Skylar celingukan, kemudian menemukan robekan kertas yang terpisah dari benda lain, di atasnya ada pulpen dan penghapus. Sepertinya itu sebuah surat.
'Dasar kebo. Gue lagi nerangin, lo malah enak-enakan tidur. Gue pulang tengah malem, tanggung jawab lo! Kalau sampai besok gue gak sekolah, berarti terjadi apa-apa sama gue, dan lo yang harus disalahin.
Anw, coba cek pipi lo, siapa tahu lo ngiler, soalnya tadi lo tidur mangap banget.'
Seketika Skylar mengusapi pipinya yang bersih, tetapi dia tetap tidak percaya sampai mengecek berkali-kali. Rambutnya agak acak-acakan, mukanya juga kusut. Dia pun memutuskan ke kamar mandi, lalu nanti mengecek Cici.
Paginya, Skylar bersiap berangkat sekolah. Setelah ada Mang Adi, sebenarnya dia bisa lebih santai karena ada yang akan mengantar Cici. Jadi, dia bisa menjemput Asha seperti dulu-dulu.

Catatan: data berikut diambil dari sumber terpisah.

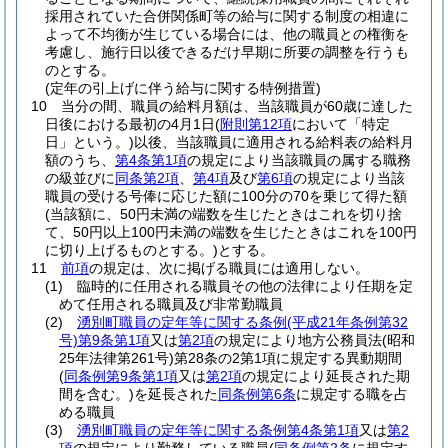
採用されていた合併関係町等の給与に関する制度の相違に
よって不均衡が生じている場合には、他の職員との権衡を
考慮し、施行日以後できるだけ早期に所要の調整を行うも
のとする。
(定年の引上げに伴う給与に関する特例措置)
10
当分の間、職員の給料月額は、当該職員が60歳に達した
日後における最初の4月1日
(
附則第12項
において「特定
日」という。)
以後、当該職員に適用される給料表の給料月
額のうち、
第4条第1項
の規定により当該職員の属する職務
の級並びに
同条第2項
、
第4項
及び
第6項
の規定により当該
職員の受ける号俸に応じた額に100分の70を乗じて得た額
(当該額に、50円未満の端数を生じたときはこれを切り捨
て、50円以上100円未満の端数を生じたときはこれを100円
に切り上げるものとする。)
とする。
11
前項
の規定は、次に掲げる職員には適用しない。
(1)
臨時的に任用される職員その他の法律により任期を定
めて任用される職員及び非常勤職員
(2)
湧別町職員の定年等に関する条例
(平成21年条例第32
号)
第9条第1項
又は
第2項
の規定により地方公務員法
(昭和
25年法律第261号)
第28条の2第1項に規定する異動期間
(
同条例第9条第1項
又は
第2項
の規定により延長された期
間を含む。)
を延長された
同条例第6条
に規定する職を占
める職員
(3)
湧別町職員の定年等に関する条例第4条第1項
又は
第2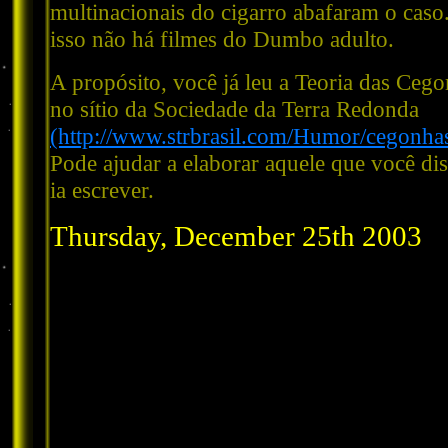
multinacionais do cigarro abafaram o caso
isso não há filmes do Dumbo adulto.
A propósito, você já leu a Teoria das Ceg
no sítio da Sociedade da Terra Redonda
(http://www.strbrasil.com/Humor/cegonha
Pode ajudar a elaborar aquele que você di
ia escrever.
Thursday, December 25th 2003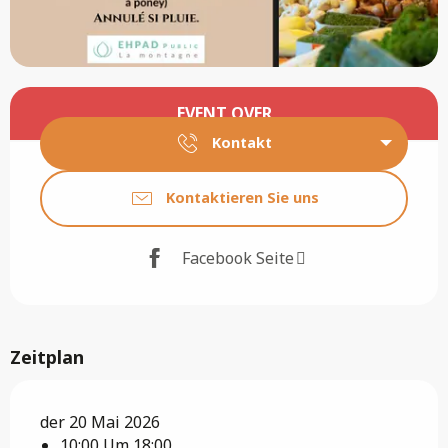
Öffnungszeiten & Kontaktdaten
EVENT OVER
Kontakt
Kontaktieren Sie uns
Facebook Seite
Zeitplan
der 20 Mai 2026
10:00 Um 18:00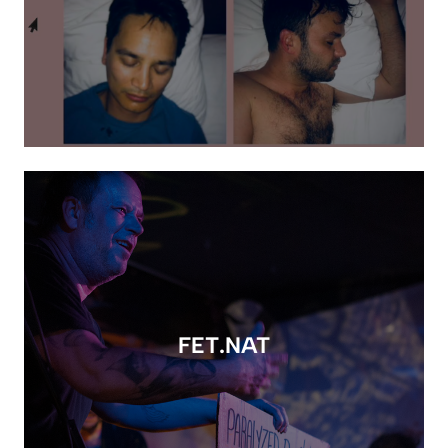
FET.NAT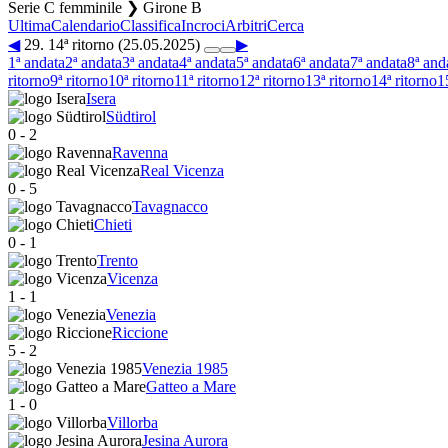
Serie C femminile ❯ Girone B
Ultima
Calendario
Classifica
Incroci
Arbitri
Cerca
◀
29. 14ª ritorno (25.05.2025)
▶
1ª andata
2ª andata
3ª andata
4ª andata
5ª andata
6ª andata
7ª andata
8ª and
ritorno
9ª ritorno
10ª ritorno
11ª ritorno
12ª ritorno
13ª ritorno
14ª ritorno
1
Isera
Südtirol
0
-
2
Ravenna
Real Vicenza
0
-
5
Tavagnacco
Chieti
0
-
1
Trento
Vicenza
1
-
1
Venezia
Riccione
5
-
2
Venezia 1985
Gatteo a Mare
1
-
0
Villorba
Jesina Aurora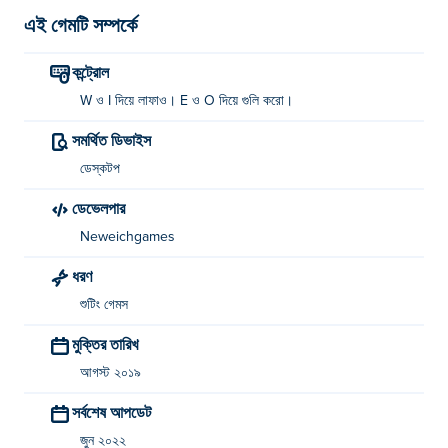
এই গেমটি সম্পর্কে
কন্ট্রোল
W ও I দিয়ে লাফাও। E ও O দিয়ে গুলি করো।
সমর্থিত ডিভাইস
ডেস্কটপ
ডেভেলপার
Neweichgames
ধরণ
শুটিং গেমস
মুক্তির তারিখ
আগস্ট ২০১৯
সর্বশেষ আপডেট
জুন ২০২২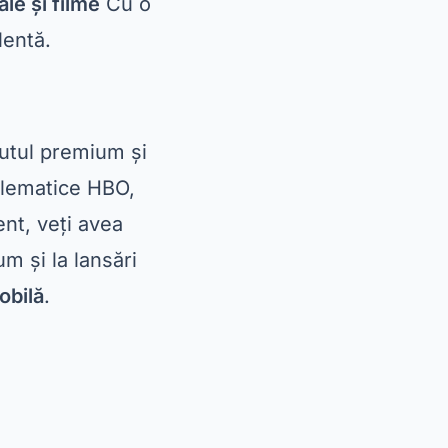
m și la lansări
obilă
.
ă impecabilă. Toate
riență
te să
descărcare
 în căutarea unui
 Max.
și serialele pentru
u reunește decenii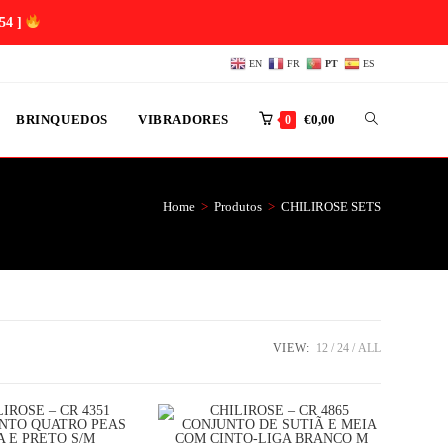
53 ]
EN
FR
PT
ES
BRINQUEDOS
VIBRADORES
€
0,00
0
Home
>
Produtos
>
CHILIROSE SETS
VIEW:
12
24
ALL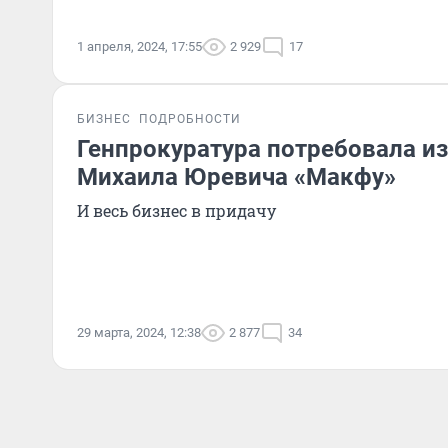
1 апреля, 2024, 17:55
2 929
17
БИЗНЕС
ПОДРОБНОСТИ
Генпрокуратура потребовала из
Михаила Юревича «Макфу»
И весь бизнес в придачу
29 марта, 2024, 12:38
2 877
34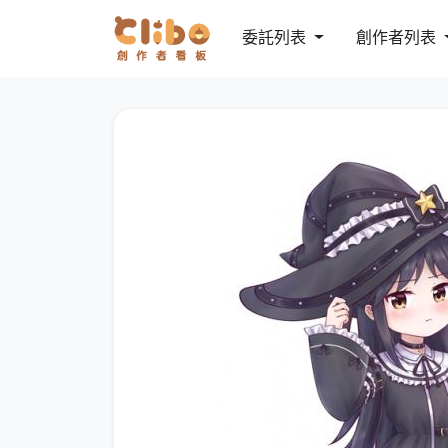
委託列表
創作者列表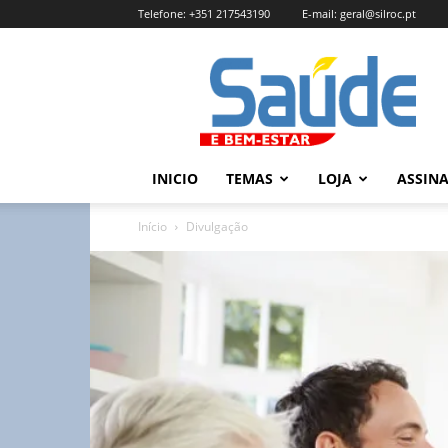
Telefone:
+351 217543190
E-mail:
geral@silroc.pt
Revista
Saúde
e
Bem
Estar
–
INICIO
TEMAS
LOJA
ASSIN
Edição
Online
Início
Divulgação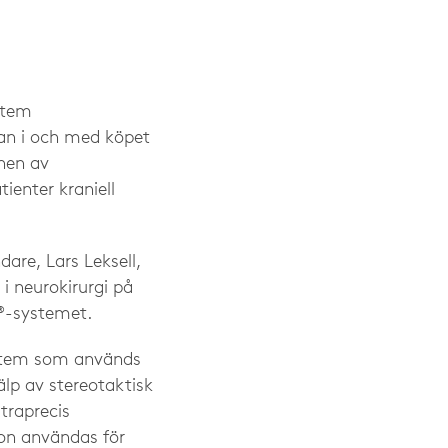
stem
an i och med köpet
nen av
tienter kraniell
dare, Lars Leksell,
 i neurokirurgi på
e®-systemet.
ystem som används
älp av stereotaktisk
ltraprecis
con användas för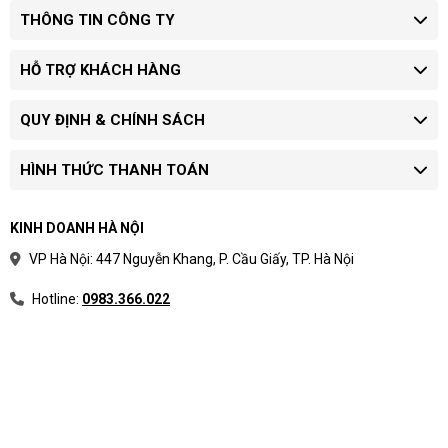
THÔNG TIN CÔNG TY
HỖ TRỢ KHÁCH HÀNG
QUY ĐỊNH & CHÍNH SÁCH
HÌNH THỨC THANH TOÁN
KINH DOANH HÀ NỘI
VP Hà Nội: 447 Nguyễn Khang, P. Cầu Giấy, TP. Hà Nội
Hotline:
0983.366.022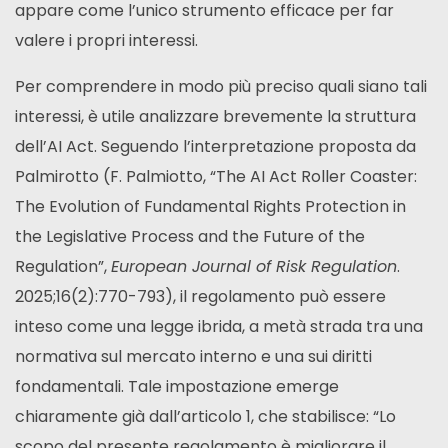
appare come l’unico strumento efficace per far
valere i propri interessi.
Per comprendere in modo più preciso quali siano tali
interessi, è utile analizzare brevemente la struttura
dell’AI Act. Seguendo l’interpretazione proposta da
Palmirotto (F. Palmiotto, “The AI Act Roller Coaster:
The Evolution of Fundamental Rights Protection in
the Legislative Process and the Future of the
Regulation”,
European Journal of Risk Regulation
.
2025;16(2):770-793), il regolamento può essere
inteso come una legge ibrida, a metà strada tra una
normativa sul mercato interno e una sui diritti
fondamentali. Tale impostazione emerge
chiaramente già dall’articolo 1, che stabilisce: “Lo
scopo del presente regolamento è migliorare il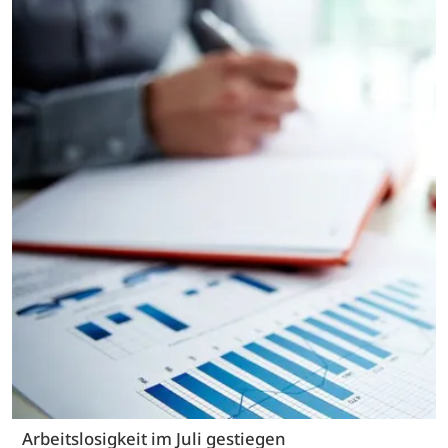
Arbeitslosigkeit im Juli gestiegen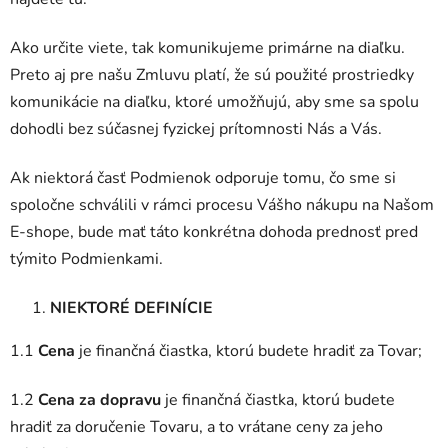
Ako určite viete, tak komunikujeme primárne na diaľku.
Preto aj pre našu Zmluvu platí, že sú použité prostriedky
komunikácie na diaľku, ktoré umožňujú, aby sme sa spolu
dohodli bez súčasnej fyzickej prítomnosti Nás a Vás.
Ak niektorá časť Podmienok odporuje tomu, čo sme si
spoločne schválili v rámci procesu Vášho nákupu na Našom
E-shope, bude mať táto konkrétna dohoda prednosť pred
týmito Podmienkami.
NIEKTORÉ DEFINÍCIE
1.1
Cena
je finančná čiastka, ktorú budete hradiť za Tovar;
1.2
Cena za dopravu
je finančná čiastka, ktorú budete
hradiť za doručenie Tovaru, a to vrátane ceny za jeho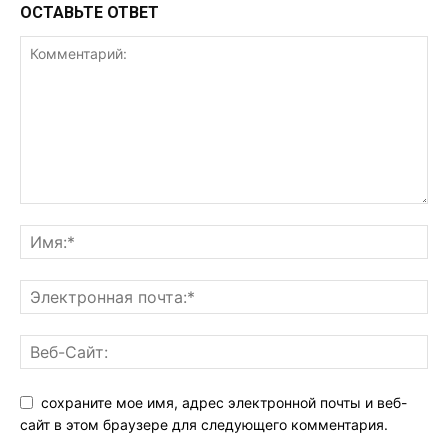
ОСТАВЬТЕ ОТВЕТ
сохраните мое имя, адрес электронной почты и веб-
сайт в этом браузере для следующего комментария.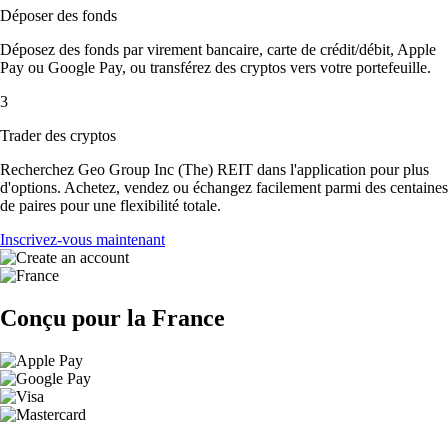
Déposer des fonds
Déposez des fonds par virement bancaire, carte de crédit/débit, Apple
Pay ou Google Pay, ou transférez des cryptos vers votre portefeuille.
3
Trader des cryptos
Recherchez Geo Group Inc (The) REIT dans l'application pour plus
d'options. Achetez, vendez ou échangez facilement parmi des centaines
de paires pour une flexibilité totale.
Inscrivez-vous maintenant
Conçu pour la France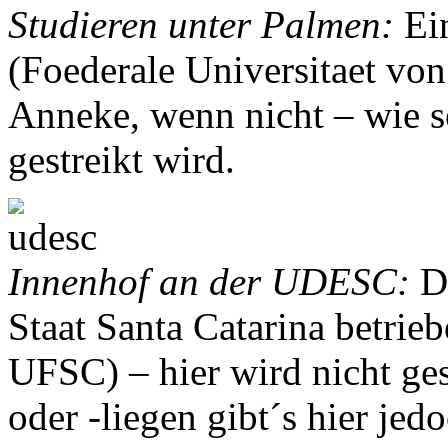
Studieren unter Palmen:
Ei
(Foederale Universitaet von 
Anneke, wenn nicht – wie se
gestreikt wird.
Innenhof an der UDESC:
Di
Staat Santa Catarina betri
UFSC) – hier wird nicht ge
oder -liegen gibt´s hier jed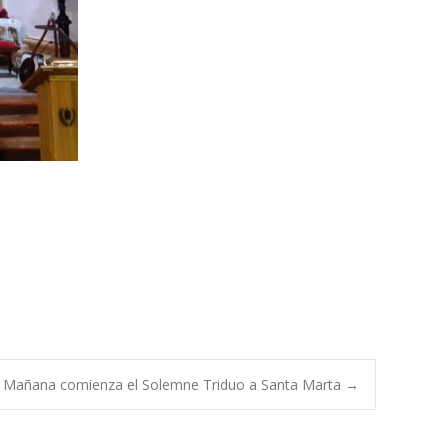
Mañana comienza el Solemne Triduo a Santa Marta
→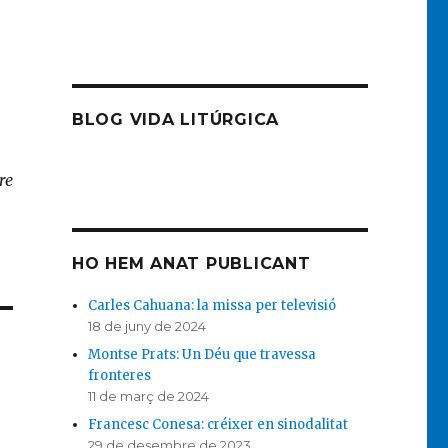
BLOG VIDA LITÚRGICA
re
HO HEM ANAT PUBLICANT
Carles Cahuana: la missa per televisió
18 de juny de 2024
Montse Prats: Un Déu que travessa
fronteres
11 de març de 2024
Francesc Conesa: créixer en sinodalitat
29 de desembre de 2023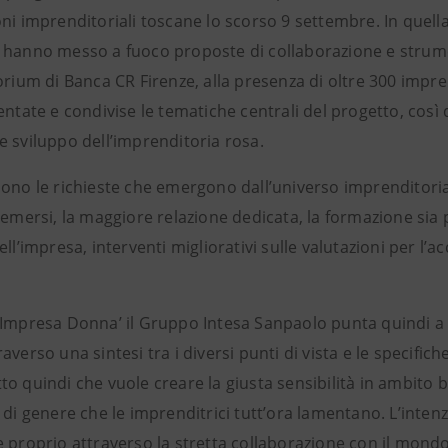
ni imprenditoriali toscane lo scorso 9 settembre. In quell
 hanno messo a fuoco proposte di collaborazione e strumen
orium di Banca CR Firenze, alla presenza di oltre 300 impre
entate e condivise le tematiche centrali del progetto, così
e sviluppo dell’imprenditoria rosa.
sono le richieste che emergono dall’universo imprenditori
 emersi, la maggiore relazione dedicata, la formazione sia 
ell’impresa, interventi migliorativi sulle valutazioni per l’a
 Impresa Donna’ il Gruppo Intesa Sanpaolo punta quindi a 
averso una sintesi tra i diversi punti di vista e le specifich
to quindi che vuole creare la giusta sensibilità in ambito
i di genere che le imprenditrici tutt’ora lamentano. L’int
e proprio attraverso la stretta collaborazione con il mondo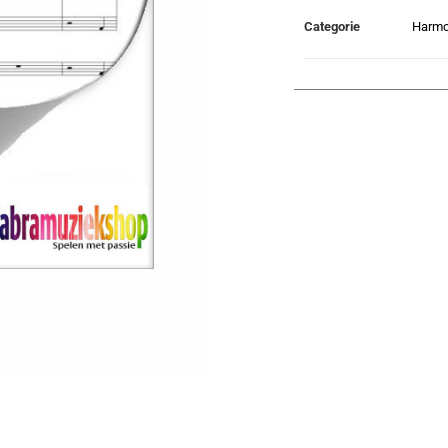
Categorie
Harmo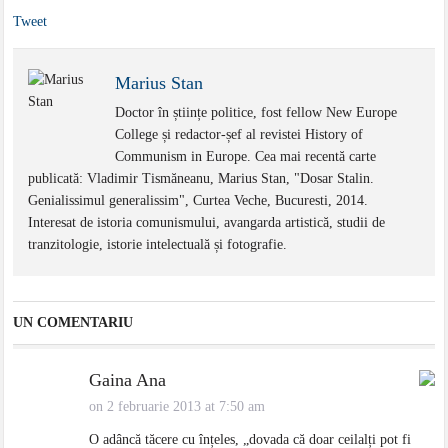
Tweet
Marius Stan
Doctor în științe politice, fost fellow New Europe
College și redactor-șef al revistei History of
Communism in Europe. Cea mai recentă carte
publicată: Vladimir Tismăneanu, Marius Stan, "Dosar Stalin.
Genialissimul generalissim", Curtea Veche, Bucuresti, 2014.
Interesat de istoria comunismului, avangarda artistică, studii de
tranzitologie, istorie intelectuală și fotografie.
UN COMENTARIU
Gaina Ana
on 2 februarie 2013 at 7:50 am
O adâncă tăcere cu înțeles, „dovada că doar ceilalți pot fi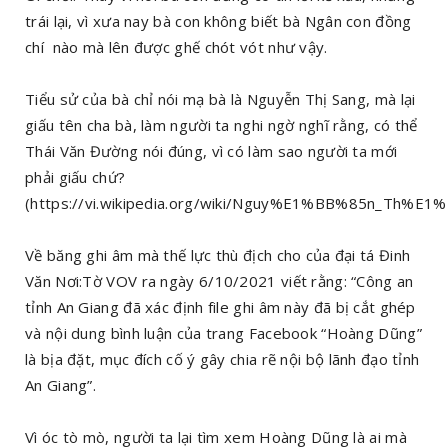
trái lại, vì xưa nay bà con không biết bà Ngân con đồng
chí nào mà lên được ghế chót vót như vậy.
Tiểu sử của bà chỉ nói mạ bà là Nguyễn Thị Sang, mà lại
giấu tên cha bà, làm người ta nghi ngờ nghĩ rằng, có thể
Thái Văn Đường nói đúng, vì có làm sao người ta mới
phải giấu chứ?
(https://vi.wikipedia.org/wiki/Nguy%E1%BB%85n_Th%
Về băng ghi âm mà thế lực thù địch cho của đại tá Đinh
Văn Nơi:Tờ VOV ra ngày 6/10/2021 viết rằng: “Công an
tỉnh An Giang đã xác định file ghi âm này đã bị cắt ghép
và nội dung bình luận của trang Facebook “Hoàng Dũng”
là bịa đặt, mục đích cố ý gây chia rẽ nội bộ lãnh đạo tỉnh
An Giang”.
Vì óc tò mò, người ta lại tìm xem Hoàng Dũng là ai mà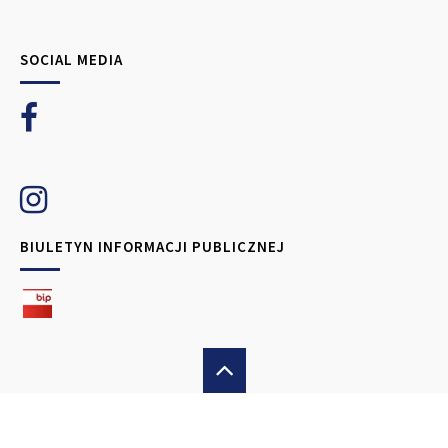
SOCIAL MEDIA
BIULETYN INFORMACJI PUBLICZNEJ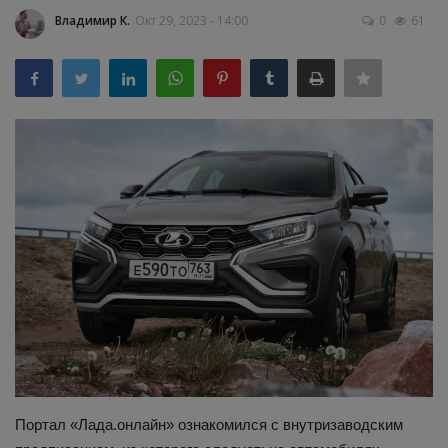
Владимир К.
Окт 29, 2023 - 14:00
0
61
Здоровье
Наука и открытия
Портал «Лада.онлайн» ознакомился с внутризаводским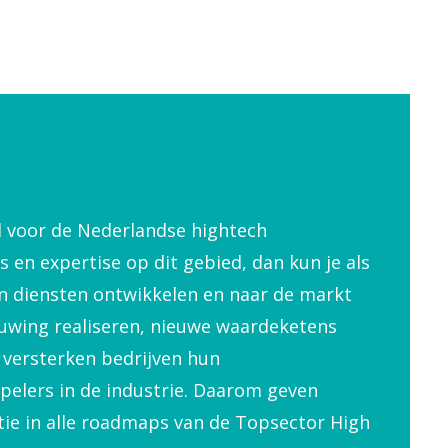
ol voor de Nederlandse hightech
 en expertise op dit gebied, dan kun je als
n diensten ontwikkelen en naar de markt
uwing realiseren, nieuwe waardeketens
 versterken bedrijven hun
pelers in de industrie. Daarom geven
tie in alle roadmaps van de Topsector High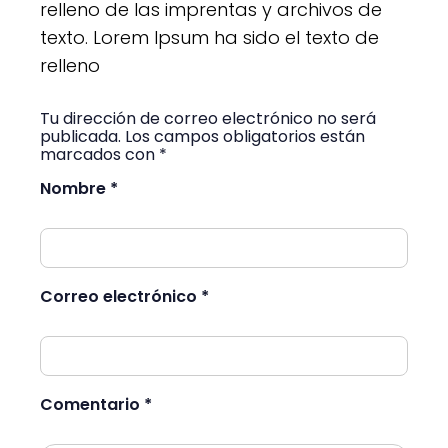
relleno de las imprentas y archivos de
texto. Lorem Ipsum ha sido el texto de
relleno
Tu dirección de correo electrónico no será
publicada. Los campos obligatorios están
marcados con *
Nombre *
Correo electrónico *
Comentario *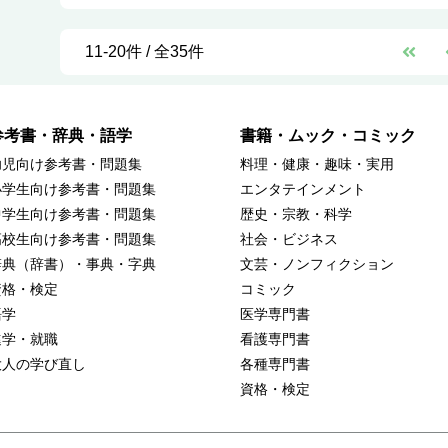
11-20件 / 全35件
参考書・辞典・語学
書籍・ムック・コミック
幼児向け参考書・問題集
料理・健康・趣味・実用
小学生向け参考書・問題集
エンタテインメント
中学生向け参考書・問題集
歴史・宗教・科学
高校生向け参考書・問題集
社会・ビジネス
辞典（辞書）・事典・字典
文芸・ノンフィクション
資格・検定
コミック
語学
医学専門書
進学・就職
看護専門書
大人の学び直し
各種専門書
資格・検定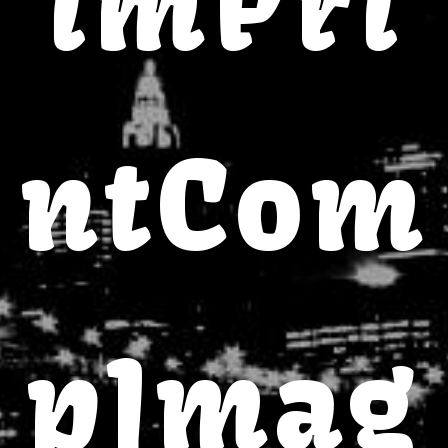
imPri
ntCom
pImag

Setelah siap, Skylar pun mengambil ponsel untuk menghubungi pacarnya, minimal basa-basi menyapa seperti kebiasaan mereka. Namun, sudah tiga hari tidak ada sapaan yang menyambut pagi atau ucapan malam harinya.
Skylar mengernyit saat melihat Asha membuat status WhatsApp yang agak mencurigakan. Dia pun mengetuk status Asha dan menemukan sebuah foto yang mengejutkan. Cewek itu menggunggah foto hitam putih yang memperlihatkan tangan kanannya tengah memegang jaket seseorang. Orang itu hanya terlihat setengah badan dan dia ... cowok.